Aghast I stood there, not moving from the spot.
You are exempt from service and may go.' These words were spoken, not without some traces of sympathy and kindliness, by that bass voice whose possessor had discriminatingly taken me for a one-year serviceman.
Then I rose on tiptoe and said with beseechingly raised brows: 'Would it not be possible to try? Is it not conceivable that a soldier's life would improve my health?'
Some of the gentlemen at the commission table laughed so that their shoulders shook, but the doctor remained harsh and truculent.

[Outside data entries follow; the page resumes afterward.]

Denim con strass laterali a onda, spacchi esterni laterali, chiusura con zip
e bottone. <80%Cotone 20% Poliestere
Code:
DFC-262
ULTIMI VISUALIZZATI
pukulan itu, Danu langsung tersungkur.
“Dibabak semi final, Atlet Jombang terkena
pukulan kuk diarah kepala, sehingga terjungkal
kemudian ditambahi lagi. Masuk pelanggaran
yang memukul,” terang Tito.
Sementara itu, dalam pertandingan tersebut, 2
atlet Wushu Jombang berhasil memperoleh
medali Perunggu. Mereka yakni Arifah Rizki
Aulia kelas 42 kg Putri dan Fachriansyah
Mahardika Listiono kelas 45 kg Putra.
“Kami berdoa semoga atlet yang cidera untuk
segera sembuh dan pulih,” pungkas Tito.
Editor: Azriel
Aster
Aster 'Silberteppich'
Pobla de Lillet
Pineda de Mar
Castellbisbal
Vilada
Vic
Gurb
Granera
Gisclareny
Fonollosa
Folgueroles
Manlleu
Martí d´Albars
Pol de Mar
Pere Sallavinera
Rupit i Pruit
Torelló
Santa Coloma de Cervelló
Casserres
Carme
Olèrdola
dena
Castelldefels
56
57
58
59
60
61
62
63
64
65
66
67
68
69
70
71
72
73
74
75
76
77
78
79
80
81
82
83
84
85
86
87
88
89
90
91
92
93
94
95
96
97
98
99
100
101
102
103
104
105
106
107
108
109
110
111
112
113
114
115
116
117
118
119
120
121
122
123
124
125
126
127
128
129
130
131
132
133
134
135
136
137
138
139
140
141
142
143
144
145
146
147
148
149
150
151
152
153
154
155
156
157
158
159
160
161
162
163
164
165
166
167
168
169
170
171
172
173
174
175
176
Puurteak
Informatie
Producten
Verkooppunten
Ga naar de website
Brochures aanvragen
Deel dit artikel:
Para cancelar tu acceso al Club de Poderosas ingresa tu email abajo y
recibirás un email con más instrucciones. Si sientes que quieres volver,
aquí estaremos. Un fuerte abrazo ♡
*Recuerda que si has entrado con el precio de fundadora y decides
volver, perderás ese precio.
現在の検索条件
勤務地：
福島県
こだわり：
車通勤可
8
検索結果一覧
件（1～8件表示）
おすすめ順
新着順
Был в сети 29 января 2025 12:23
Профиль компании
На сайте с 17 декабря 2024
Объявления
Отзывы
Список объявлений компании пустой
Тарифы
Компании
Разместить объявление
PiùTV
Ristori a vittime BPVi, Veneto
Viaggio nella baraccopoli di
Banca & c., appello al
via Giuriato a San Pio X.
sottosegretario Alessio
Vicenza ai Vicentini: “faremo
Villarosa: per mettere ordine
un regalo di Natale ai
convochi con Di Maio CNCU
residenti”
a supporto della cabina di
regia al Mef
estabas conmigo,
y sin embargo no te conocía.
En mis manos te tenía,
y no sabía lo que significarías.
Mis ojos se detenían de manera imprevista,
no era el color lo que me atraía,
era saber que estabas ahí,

'I repeat,' he said, rudely throwing the words at my feet, 'that the barracks are not a health resort. Dismissed!' he bleated.
'Dismissed!' repeated the sharp, nasal voice, and a new name was called. 'Latte' it was, if I remember correctly, for it was now the turn of the letter L, and a tramp with shaggy chest appeared on the scene. I, however, bowed and withdrew to the passage. While I put on my clothes the assisting NCO kept me company.
Happy of course and yet serious in mood, and wearied by experiences so extreme as hardly to lie within the human range, to which I had surrendered myself, acting and being acted upon; still preoccupied in particular by the significant comments the army doctor had made about the esteem formerly attached to the mysterious sickness from which he believed I was suffering, I paid hardly any attention to the intimate chatter of the underling, with his inadequate stripes, watered hair, and waxed moustaches; it was only later that I remembered his simple words.